La crisis institucional que atraviesa el tenis chileno alcanzó su punto más crítico. La Comisión de Elecciones de la Federación de Tenis de Chile resolvió anular la elección que había proclamado a Milovan Kegevic como presidente y a Valentina Marín como secretaria general, luego de concluir que ambos no cumplían con los requisitos legales para integrar el directorio y que sus expedientes de postulación estaban viciados por antecedentes que fueron desmentidos por organismos oficiales.
La resolución es especialmente dura. El organismo electoral sostuvo que la inhabilitación se fundamenta en un oficio emitido por la Secretaría General de la Universidad Bolivariana, el cual certificó que Milovan Kegevic y Valentina Marín no figuran en los registros académicos e históricos de esa casa de estudios y que ninguno ostenta la calidad de titulado o graduado, contradiciendo la documentación presentada durante el proceso electoral. A ello se sumó un pronunciamiento de la Subsecretaría de Educación Superior que recordó que solo las instituciones de educación superior están facultadas para certificar oficialmente títulos y grados académicos.
Para la Comisión de Elecciones, esos antecedentes destruyeron la presunción de elegibilidad de ambos candidatos. Incluso fue más allá al señalar que la incorporación deliberada de un antecedente falso "vicia de nulidad el expediente de postulación en su integridad", razón por la cual decidió suspender de inmediato los efectos de la proclamación e inhabilitarlos definitivamente para ejercer los cargos de presidente y secretaria general.
Pero el problema no termina ahí. La resolución también revela que cuatro integrantes del directorio electo ya habían presentado su renuncia y que otra directora fue inhabilitada por una condena judicial previa. Como consecuencia, la Federación quedó con apenas dos directores hábiles, muy por debajo del quórum mínimo de cinco integrantes exigido por sus propios estatutos para sesionar y adoptar acuerdos válidos. En la práctica, la institución quedó paralizada y obligada a iniciar un nuevo proceso para reconstruir su gobierno corporativo.
Lo más llamativo es que todo esto ocurrió después de que Kegevic ya hubiera comenzado a ejercer como presidente. Durante ese período se produjeron movimientos que marcaron un cambio de rumbo dentro de la Federación. Uno de los primeros fue la salida de Guillermo Gómez como Head Coach Nacional, poniendo fin a casi dos años de trabajo al frente del área técnica. La propia Federación informó oficialmente que el entrenador había puesto su cargo a disposición, agradeciendo su aporte al desarrollo del alto rendimiento.
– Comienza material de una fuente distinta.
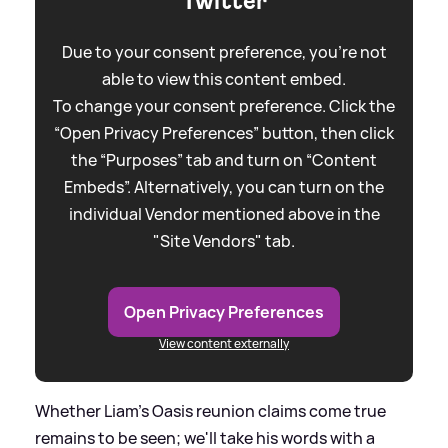
Twitter
Due to your consent preference, you're not
able to view this content embed.
To change your consent preference. Click the
“Open Privacy Preferences” button, then click
the “Purposes” tab and turn on “Content
Embeds”. Alternatively, you can turn on the
individual Vendor mentioned above in the
"Site Vendors" tab.
Open Privacy Preferences
View content externally
Whether Liam’s Oasis reunion claims come true
remains to be seen; we'll take his words with a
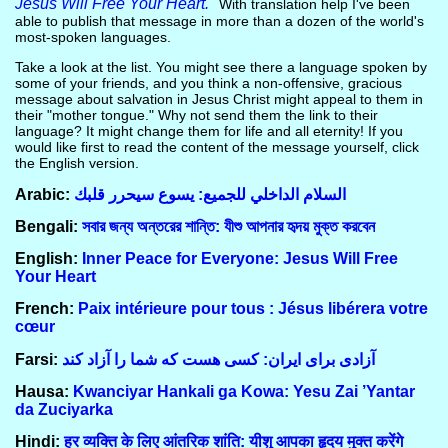
Jesus Will Free Your Heart."
With translation help I've been
able to publish that message in more than a dozen of the world's
most-spoken languages.
Take a look at the list. You might see there a language spoken by
some of your friends, and you think a non-offensive, gracious
message about salvation in Jesus Christ might appeal to them in
their "mother tongue." Why not send them the link to their
language? It might change them for life and all eternity! If you
would like first to read the content of the message yourself, click
the English version.
Arabic:
السلام الداخلي للجميع: يسوع سيحرر قلبك
Bengali:
সবার জন্য অন্তরের শান্তি: যীশু আপনার হৃদয় মুক্ত করবেন
English:
Inner Peace for Everyone: Jesus Will Free
Your Heart
French:
Paix intérieure pour tous : Jésus libérera votre
cœur
Farsi:
آزادی برای ایران: کسی هست که شما را آزاد کند
Hausa:
Kwanciyar Hankali ga Kowa: Yesu Zai ’Yantar
da Zuciyarka
Hindi:
हर व्यक्ति के लिए आंतरिक शांति: यीशु आपका हृदय मुक्त करेंगे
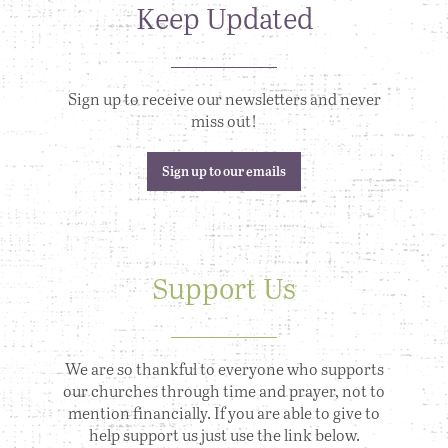
Keep Updated
Sign up to receive our newsletters and never
miss out!
Sign up to our emails
Support Us
We are so thankful to everyone who supports
our churches through time and prayer, not to
mention financially. If you are able to give to
help support us just use the link below.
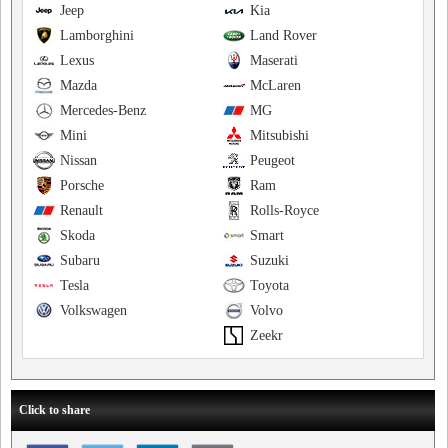
Jeep
Kia
Lamborghini
Land Rover
Lexus
Maserati
Mazda
McLaren
Mercedes-Benz
MG
Mini
Mitsubishi
Nissan
Peugeot
Porsche
Ram
Renault
Rolls-Royce
Skoda
Smart
Subaru
Suzuki
Tesla
Toyota
Volkswagen
Volvo
Zeekr
Click to share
Pocos días después, el directorio encabezado por Kegevic anunció el inicio de una auditoría externa integral para revisar la administración anterior, argumentando la existencia de presuntas inconstitucionalidades y hallazgos contables que debían ser investigados. El mensaje buscaba instalar una nueva etapa en la conducción del tenis chileno basada, según el propio comunicado, en la transparencia y la probidad.
Hoy, sin embargo, todas esas determinaciones quedan inevitablemente bajo cuestionamiento. Si la elección fue declarada inválida y la proclamación quedó sin efecto, se abre un debate respecto de la validez de las decisiones adoptadas por una directiva cuya legitimidad fue posteriormente anulada. Desde la salida del Head Coach hasta la auditoría anunciada, todas las actuaciones realizadas durante ese período ingresan a una compleja zona gris institucional.
La propia Comisión de Elecciones reconoció la gravedad del escenario y dejó abierta la posibilidad de que las asociaciones afiliadas recurran a los mecanismos de autoconvocatoria previstos en los estatutos para normalizar la gobernanza de la Federación mediante un nuevo proceso electoral. Paralelamente, el Instituto Nacional del Deporte deberá analizar los pasos a seguir frente a una de las mayores crisis dirigenciales que ha enfrentado el tenis chileno en los últimos años.
Mientras tanto, los principales perjudicados siguen siendo los deportistas, entrenadores y programas de desarrollo. Porque el terremoto político tendrá su repercusión en un par de años más, cuando esta exitosa generación de Jarry, Garin y Tabilo de un paso al costado y nos demos cuenta que la tan difícil renovación no aparece por ningún lado. Por ahora el tenis chileno se cae a pedazos.